Entre uma disenteria e outra, João Valjão tem sempre fraqueza e dificuldade para aprender até coisas simples. É a falta de ferro no organismo, João! Segundo a ONU, um brasileiro médio (o “Zé-Povinho”) não supre sequer um terço das necessidades mínimas recomendadas de vitaminas e sais minerais. Daí a sua falta de saúde e aparente falta de inteligência. É por isso que o Brasil tem a maior relação de farmácias por habitante do mundo. Mas vamos lá: também aqui, como a saúde pública nunca foi gerenciada pelo “Zé-Povinho”, creio que João Valjão e sua classe não tenham culpa.

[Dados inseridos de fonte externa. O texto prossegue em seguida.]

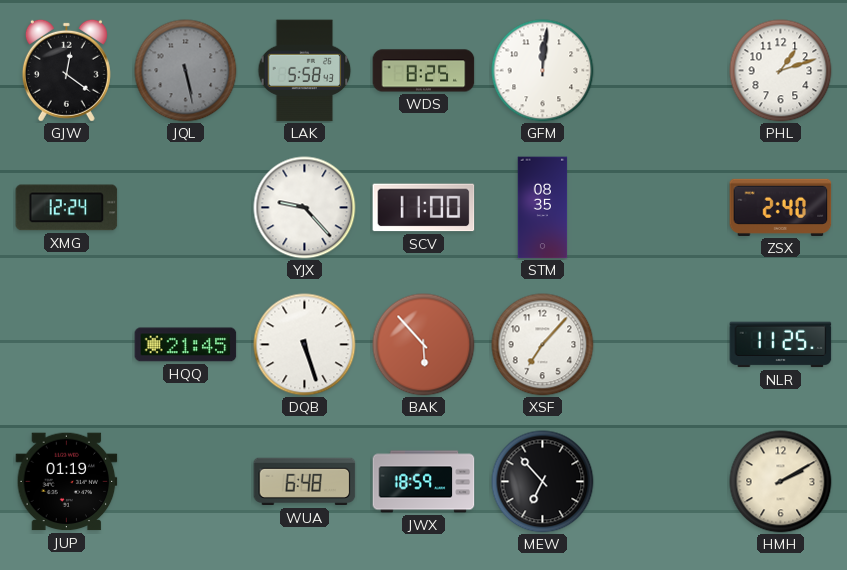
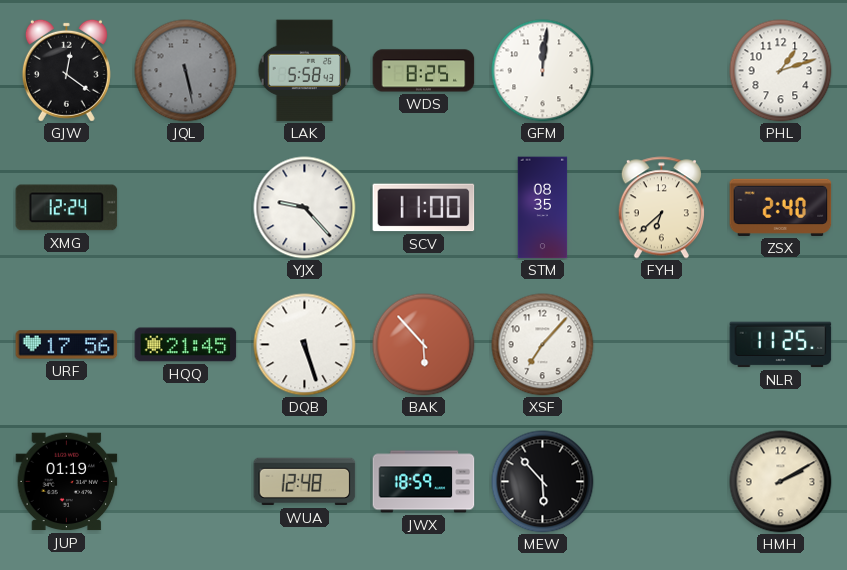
FYH: none -> 6:38
URF: none -> 17:56
WUA: 6:48 -> 12:48
MEW: 6:53 -> 5:53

Nosso personagem, realmente um infeliz, é viúvo: sua esposa morreu em um acidente de trânsito há alguns anos – o ônibus no qual estava foi desviar de um buraco na estrada e bateu de frente com uma carreta cheia de granito. Nunca ocorreu a João Valjão se perguntar por qual motivo um país imenso como o Brasil tem a mesma quantidade de ferrovias que o pequenino Japão, com a agravante de 40% delas estarem quase inutilizáveis. Por causa disso, 70% de tudo o que se transporta aqui vai de caminhão através de estradas que mais parecem matadouros – um absurdo sem paralelo no planeta. Como o “Zé-Povinho” nunca elaborou a política de transportes, tarefa esta reservada aos doutos, creio que não é de ser debitada a João Valjão culpa alguma.

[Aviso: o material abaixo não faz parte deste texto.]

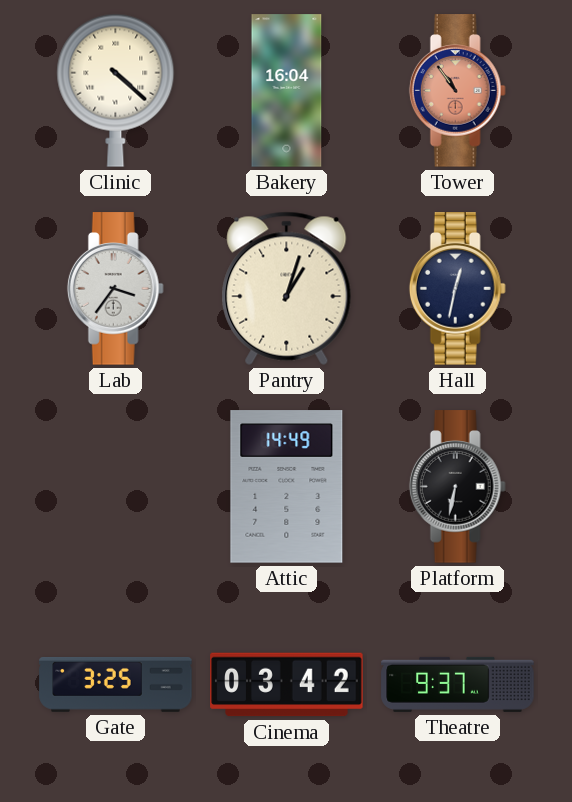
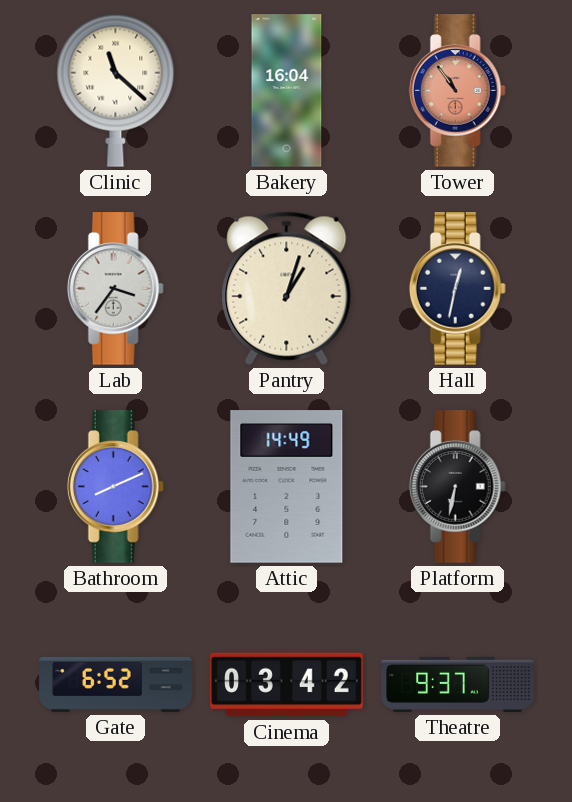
Clinic: 4:22 -> 11:22
Bathroom: none -> 8:11
Gate: 3:25 -> 6:52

Nos finais de semana, João Valjão gostava de tomar uma cervejinha no boteco da favela. Mas até isto está difícil, por causa da bandidagem. Com freqüência a Polícia sobe o morro, troca tiros com alguns, prende outros, mas logo todos retornam e “tudo volta ao normal”. Entre um tiroteio e outro João Valjão vai levando sua vida, sem desconfiar que no Brasil apenas 2% dos crimes são punidos. Ainda aqui, como o “Zé-Povinho” nunca gerenciou nosso aparato de segurança pública e judicial, podemos afirmar que João Valjão é inocente.

Dia desses ele leu no jornal que o Brasil perde anualmente 5% do PIB, ou R$ 72 bilhões, com a corrupção. Pois é: como o “Zé-Povinho” dificilmente ocupa cargos públicos, estes reservados no mais das vezes para as pessoas instruídas, quero crer que João Valjão não tenha culpa alguma por mais esta mazela.

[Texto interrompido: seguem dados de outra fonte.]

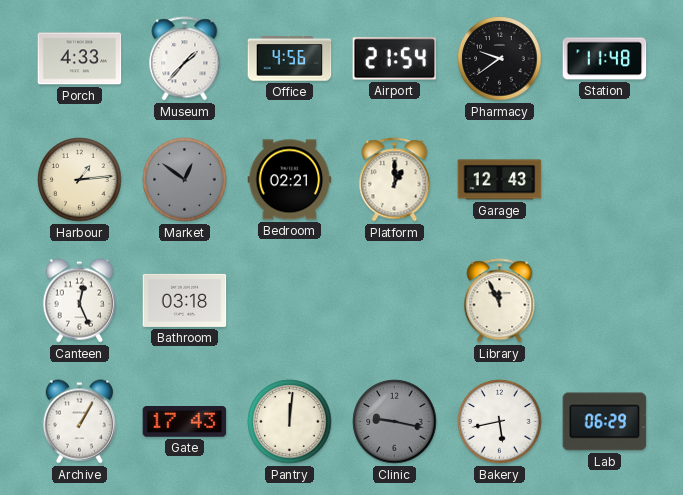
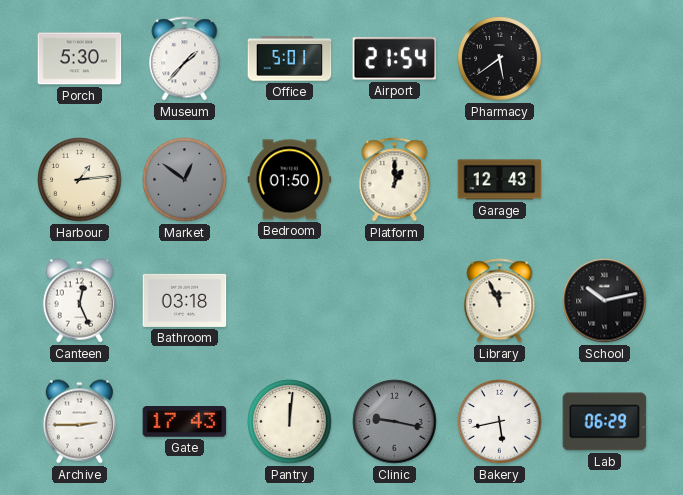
Porch: 4:33 -> 5:30
Office: 4:56 -> 5:01
Pharmacy: 9:39 -> 5:39
Station: 11:48 -> none
Bedroom: 02:21 -> 01:50
School: none -> 10:13
Archive: 1:05 -> 2:45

E assim, de exemplo em exemplo, não será difícil concluirmos que quem está falhando na construção do Brasil não é o povo mais humilde – este, “aos trancos e barrancos”, está lá nas fábricas, nas construções, no comércio e pelas ruas dando sua contribuição. Se mais não faz, com toda a certeza é porque serviços públicos administrados invariavelmente por pessoas cultas e instruídas não lhes proporcionou, durante a tão importante fase da infância, saúde, educação e condições dignas de vida – e esta não é minha opinião isolada, mas sim a conclusão de estudos técnicos da ONU.

Diante deste quadro, talvez sejam oportunas as palavras de Sartre: “quando os ricos estão em guerra, são os pobres que morrem”.